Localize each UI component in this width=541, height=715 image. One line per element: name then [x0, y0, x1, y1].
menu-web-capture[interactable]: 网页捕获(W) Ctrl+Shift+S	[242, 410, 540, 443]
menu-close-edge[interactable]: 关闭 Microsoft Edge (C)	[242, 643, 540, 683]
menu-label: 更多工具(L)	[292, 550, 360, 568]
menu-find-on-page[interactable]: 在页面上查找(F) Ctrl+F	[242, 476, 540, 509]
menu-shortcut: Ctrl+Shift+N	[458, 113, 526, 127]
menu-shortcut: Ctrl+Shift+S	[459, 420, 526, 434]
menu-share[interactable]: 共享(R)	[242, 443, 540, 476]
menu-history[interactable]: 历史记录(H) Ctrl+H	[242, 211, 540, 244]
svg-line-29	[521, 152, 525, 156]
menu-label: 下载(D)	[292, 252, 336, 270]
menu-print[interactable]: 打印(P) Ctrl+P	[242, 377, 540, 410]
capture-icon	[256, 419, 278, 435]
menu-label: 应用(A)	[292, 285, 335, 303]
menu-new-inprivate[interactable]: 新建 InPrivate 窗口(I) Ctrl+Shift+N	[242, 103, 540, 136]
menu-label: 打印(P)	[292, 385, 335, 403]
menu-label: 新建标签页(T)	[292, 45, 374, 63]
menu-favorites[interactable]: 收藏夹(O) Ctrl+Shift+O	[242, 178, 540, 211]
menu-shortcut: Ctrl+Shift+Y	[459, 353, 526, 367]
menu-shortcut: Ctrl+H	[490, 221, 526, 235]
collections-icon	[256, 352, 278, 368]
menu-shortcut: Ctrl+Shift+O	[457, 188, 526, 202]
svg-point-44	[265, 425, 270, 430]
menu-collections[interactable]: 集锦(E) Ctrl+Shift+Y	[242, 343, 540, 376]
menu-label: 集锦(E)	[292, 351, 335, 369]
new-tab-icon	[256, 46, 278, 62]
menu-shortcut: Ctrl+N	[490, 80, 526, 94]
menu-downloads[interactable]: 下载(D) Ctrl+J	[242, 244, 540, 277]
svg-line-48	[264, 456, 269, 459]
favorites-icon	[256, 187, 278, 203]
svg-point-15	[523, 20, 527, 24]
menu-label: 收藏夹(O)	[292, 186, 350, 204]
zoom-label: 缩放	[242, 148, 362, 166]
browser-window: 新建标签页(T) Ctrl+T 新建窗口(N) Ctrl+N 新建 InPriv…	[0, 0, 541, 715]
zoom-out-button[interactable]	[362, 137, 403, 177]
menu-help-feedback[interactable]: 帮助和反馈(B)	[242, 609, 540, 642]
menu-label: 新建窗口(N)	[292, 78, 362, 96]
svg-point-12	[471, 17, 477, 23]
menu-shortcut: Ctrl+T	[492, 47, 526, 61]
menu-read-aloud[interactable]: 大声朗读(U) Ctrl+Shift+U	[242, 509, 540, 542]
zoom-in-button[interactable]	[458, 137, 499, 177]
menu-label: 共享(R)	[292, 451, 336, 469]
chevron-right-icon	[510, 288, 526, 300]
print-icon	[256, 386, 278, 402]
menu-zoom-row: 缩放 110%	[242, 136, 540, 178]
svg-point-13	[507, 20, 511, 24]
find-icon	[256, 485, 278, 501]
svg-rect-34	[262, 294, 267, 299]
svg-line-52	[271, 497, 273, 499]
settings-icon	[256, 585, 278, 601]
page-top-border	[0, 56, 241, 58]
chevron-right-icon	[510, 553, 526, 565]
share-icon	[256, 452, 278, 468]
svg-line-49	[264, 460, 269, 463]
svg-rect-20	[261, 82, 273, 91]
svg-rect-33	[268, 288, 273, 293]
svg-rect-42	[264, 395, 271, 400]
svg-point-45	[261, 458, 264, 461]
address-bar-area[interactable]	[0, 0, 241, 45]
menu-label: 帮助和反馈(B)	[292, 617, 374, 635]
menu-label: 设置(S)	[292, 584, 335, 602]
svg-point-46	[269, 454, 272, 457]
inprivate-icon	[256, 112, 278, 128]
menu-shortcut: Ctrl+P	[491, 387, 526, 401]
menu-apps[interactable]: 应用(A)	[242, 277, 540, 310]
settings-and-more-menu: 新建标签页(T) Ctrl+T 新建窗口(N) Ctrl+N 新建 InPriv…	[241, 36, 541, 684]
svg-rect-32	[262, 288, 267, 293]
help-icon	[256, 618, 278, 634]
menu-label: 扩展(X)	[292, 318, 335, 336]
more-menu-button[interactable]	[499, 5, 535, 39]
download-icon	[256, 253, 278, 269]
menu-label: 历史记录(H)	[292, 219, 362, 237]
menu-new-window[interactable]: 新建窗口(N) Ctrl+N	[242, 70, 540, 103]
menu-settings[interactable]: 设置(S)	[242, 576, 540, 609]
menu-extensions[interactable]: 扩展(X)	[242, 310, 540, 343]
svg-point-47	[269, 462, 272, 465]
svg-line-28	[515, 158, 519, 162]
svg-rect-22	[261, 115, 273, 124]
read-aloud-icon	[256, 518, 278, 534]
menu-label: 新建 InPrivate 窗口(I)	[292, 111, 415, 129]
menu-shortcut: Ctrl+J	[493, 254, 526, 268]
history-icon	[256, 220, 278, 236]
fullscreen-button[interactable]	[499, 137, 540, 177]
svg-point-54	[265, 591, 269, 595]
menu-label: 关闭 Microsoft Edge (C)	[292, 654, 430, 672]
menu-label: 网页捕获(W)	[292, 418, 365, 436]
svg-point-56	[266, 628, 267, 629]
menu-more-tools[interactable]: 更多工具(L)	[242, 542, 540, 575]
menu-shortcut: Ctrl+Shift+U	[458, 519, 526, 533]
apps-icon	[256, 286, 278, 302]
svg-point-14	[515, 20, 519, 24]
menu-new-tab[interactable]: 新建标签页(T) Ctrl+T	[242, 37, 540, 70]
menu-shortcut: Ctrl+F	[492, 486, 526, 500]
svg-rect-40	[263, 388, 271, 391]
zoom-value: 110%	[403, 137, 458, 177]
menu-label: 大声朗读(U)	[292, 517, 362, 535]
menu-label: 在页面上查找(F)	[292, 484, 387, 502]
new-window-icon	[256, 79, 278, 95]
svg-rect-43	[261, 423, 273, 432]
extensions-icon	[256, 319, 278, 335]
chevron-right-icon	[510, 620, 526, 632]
----
* _WHAT YOU ARE ASKED TO DO_
Throughout the material above, find every line holding "rect" and copy it.

* _ANSWER BOX_
svg-rect-34	[262, 294, 267, 299]
svg-rect-20	[261, 82, 273, 91]
svg-rect-33	[268, 288, 273, 293]
svg-rect-42	[264, 395, 271, 400]
svg-rect-32	[262, 288, 267, 293]
svg-rect-22	[261, 115, 273, 124]
svg-rect-40	[263, 388, 271, 391]
svg-rect-43	[261, 423, 273, 432]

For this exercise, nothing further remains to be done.